[Start of Attachment]

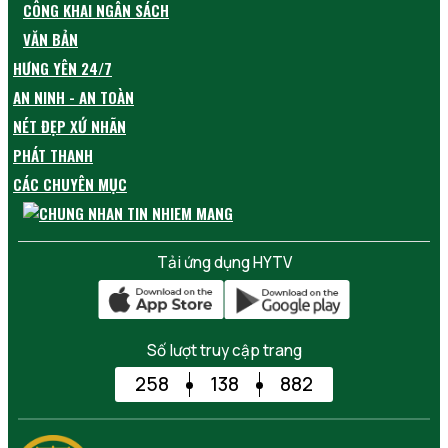
CÔNG KHAI NGÂN SÁCH
VĂN BẢN
HƯNG YÊN 24/7
AN NINH - AN TOÀN
NÉT ĐẸP XỨ NHÃN
PHÁT THANH
CÁC CHUYÊN MỤC
Tải ứng dụng HYTV
Số lượt truy cập trang
258
138
882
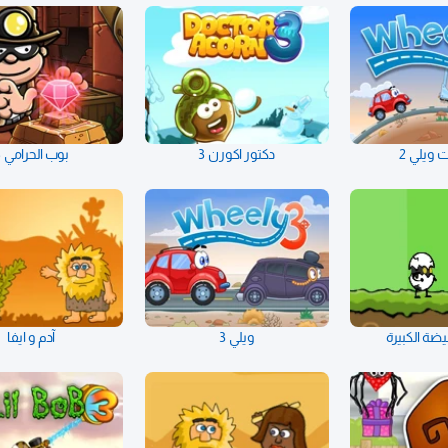
 ويلي 2
دكتور اكورن 3
بوب الحرامي 5
يضة الكبيرة
ويلي 3
آدم و ايفا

[End of Attachment]

▶ ASSIGNED TASK:
What is needed is an exact transcription of the lines from the one holding "AN NINH - AN TOÀN" to the end of the data, with every picture left out.

▶ RESPONSE TO THIS EXERCISE:
AN NINH - AN TOÀN
NÉT ĐẸP XỨ NHÃN
PHÁT THANH
CÁC CHUYÊN MỤC
Tải ứng dụng HYTV
Số lượt truy cập trang
258
138
882
 ويلي 2
دكتور اكورن 3
بوب الحرامي 5
يضة الكبيرة
ويلي 3
آدم و ايفا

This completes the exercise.